But Pan was coming for her, taking her hand, pleading with his eyes, pulling her gently toward the piano. She stumbled forward, trying to hold back. He put an arm around her shoulders and waited for her to say something. "Samson," was all she said.

  "I know," he said. "I was just hoping. You always loved to sing. The old memories made me do this! Also, Admiral Etrhnk is in the audience, expecting you to do something unbelievable."

  It seemed obscene, to have to think of Etrhnk after thinking of Samson. Also, she felt too strange, and almost naked, imagining herself performing in front of the Navy commander, giving him too much of herself.

  In the end, after a long moment trying to balance her emotions, she let Pan lead her to the center of the stage, in front of hundreds in the audience, and in front of billions who would view the event live or by recording. She didn't know why she acquiesced, unless it was because she had her own fair share of human perversity.

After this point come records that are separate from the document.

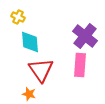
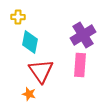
yellow cross: rotated 24 degrees counterclockwise
purple cross: moved 2 px left, 1 px up; rotated 20 degrees clockwise
cyan diamond: rotated 15 degrees clockwise
red triangle: moved 1 px down
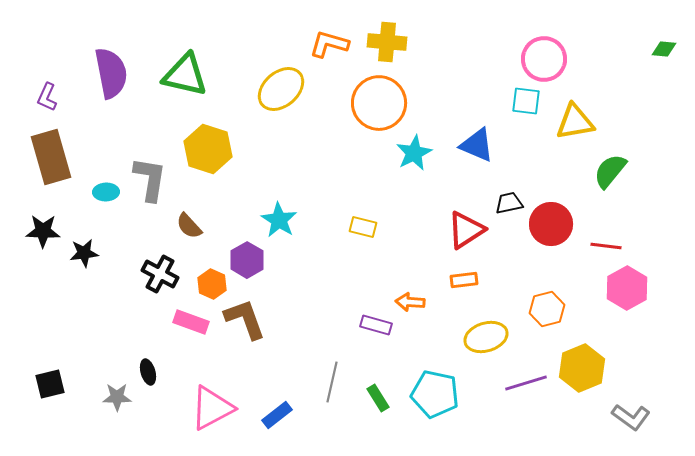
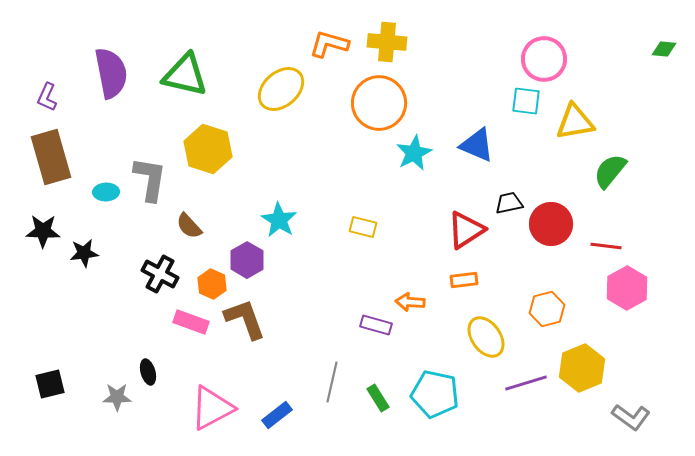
yellow ellipse at (486, 337): rotated 72 degrees clockwise
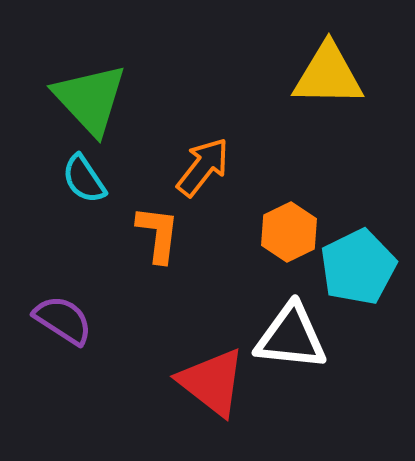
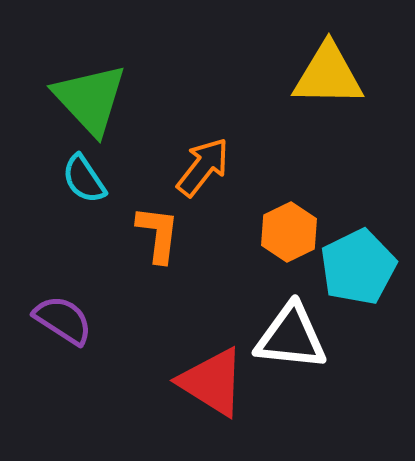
red triangle: rotated 6 degrees counterclockwise
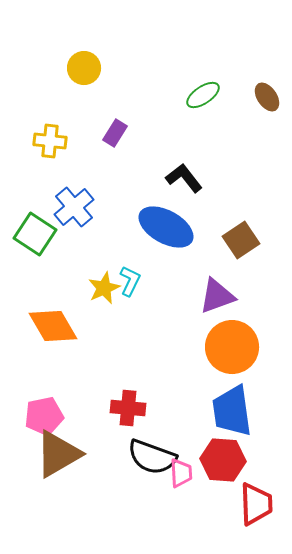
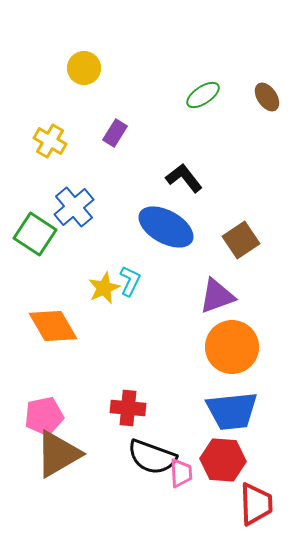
yellow cross: rotated 24 degrees clockwise
blue trapezoid: rotated 88 degrees counterclockwise
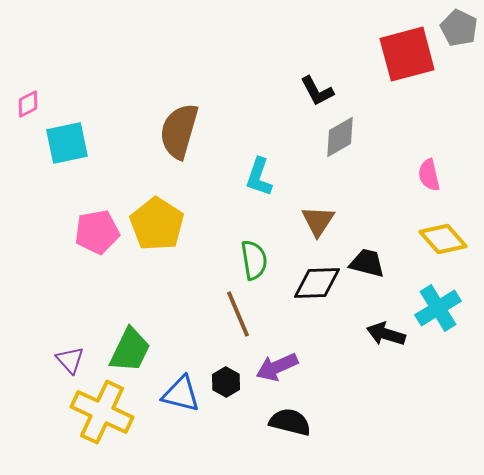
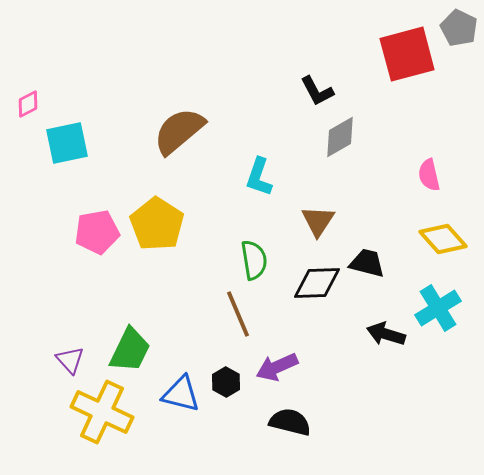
brown semicircle: rotated 34 degrees clockwise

  "This is Ruby Reed," Pan said to the audience, still holding her hand. "Or, this was Ruby Reed, a great but little known blues singer. That was in another life. But she can still sing, and although she is no longer a professional singer, I think she will surprise you. She is a personal friend and has very graciously consented to perform. Please be kind to her."

  Pan sat down at the piano and Fidelity stood behind him, looking anywhere but at Admiral Etrhnk, highly visible in the first row of seats.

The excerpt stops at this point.